Marissa Ranalli says she wants to be a doctor, but a part of her thinks it would be nice to leave school after her senior year in high school, she said.

But after seeing what kind of life a woman has making $28,000 a year as an animal breeder, she thinks getting a good education is a better option.

“I couldn’t even afford a cell phone,” she said of her simulated adult life.

“Gas prices and food prices are so much. You can’t really handle all the things you want,” said Scott Williams after learning what things cost.

“I think Americans need to think more about what they need instead of what they want,” he said. Scott says the simulation caused him to consider a career in politics instead of working on the railroad, a longtime (but lesser-paying) interest.

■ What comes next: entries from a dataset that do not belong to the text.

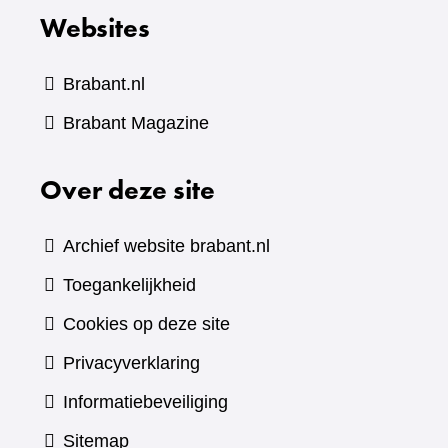
een
webs
Websites
andere
website)
Brabant.nl
(verwijst
Brabant Magazine
naar
Over deze site
een
andere
website)
Archief website brabant.nl
Toegankelijkheid
Cookies op deze site
Privacyverklaring
Informatiebeveiliging
Sitemap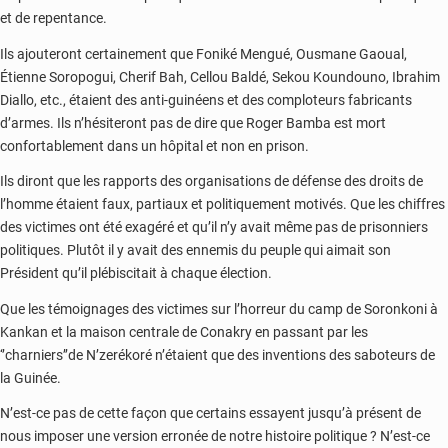
et de repentance.
Ils ajouteront certainement que Foniké Mengué, Ousmane Gaoual,
Étienne Soropogui, Cherif Bah, Cellou Baldé, Sekou Koundouno, Ibrahim
Diallo, etc., étaient des anti-guinéens et des comploteurs fabricants
d’armes. Ils n’hésiteront pas de dire que Roger Bamba est mort
confortablement dans un hôpital et non en prison.
Ils diront que les rapports des organisations de défense des droits de
l’homme étaient faux, partiaux et politiquement motivés. Que les chiffres
des victimes ont été exagéré et qu’il n’y avait même pas de prisonniers
politiques. Plutôt il y avait des ennemis du peuple qui aimait son
Président qu’il plébiscitait à chaque élection.
Que les témoignages des victimes sur l’horreur du camp de Soronkoni à
Kankan et la maison centrale de Conakry en passant par les
‘’charniers’’de N’zerékoré n’étaient que des inventions des saboteurs de
la Guinée.
N’est-ce pas de cette façon que certains essayent jusqu’à présent de
nous imposer une version erronée de notre histoire politique ? N’est-ce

Carol Poulton, who teaches the quarter-year “Skills for Life” class to the seventh grade, said she thinks the class helped make the point that pupils need at least technical training, on-the-job training or college to live the kind of lifestyle they want.

Jacqueline Cohol, one of Carol Burnell’s high school students, said she noticed a change in the attitude of the seventh-graders after they realized how much it costs to have a house, car, cell phone, nice clothes and high-speed Internet.

“They all wanted to have a mansion,” she said.

Eventually, they learned that even “going for a walk in the park costs money,” said senior Kara Roche, explaining that driving there involves the cost of gasoline and car insurance.

She noted that the youngsters especially didn’t understand that there are a lot of unseen costs associated with being an adult, like insurance, interest on credit card debt and taxes that reduce their take-home pay.

Courtney Davis, a junior, said she showed the seventh-graders that an average American’s $1,250 in credit card debt costs $667 over eight years to repay if the minimum payment of $50 per month is paid. That changed their perception of the cost to use credit cards, she said.

Perhaps more meaningful to the kids was when Courtney told them about how she ran up a credit card once last year on a trip to Myrtle Beach without realizing what would happen.

“I didn’t know anything about interest. I bought and bought and my parents freaked out,” she said.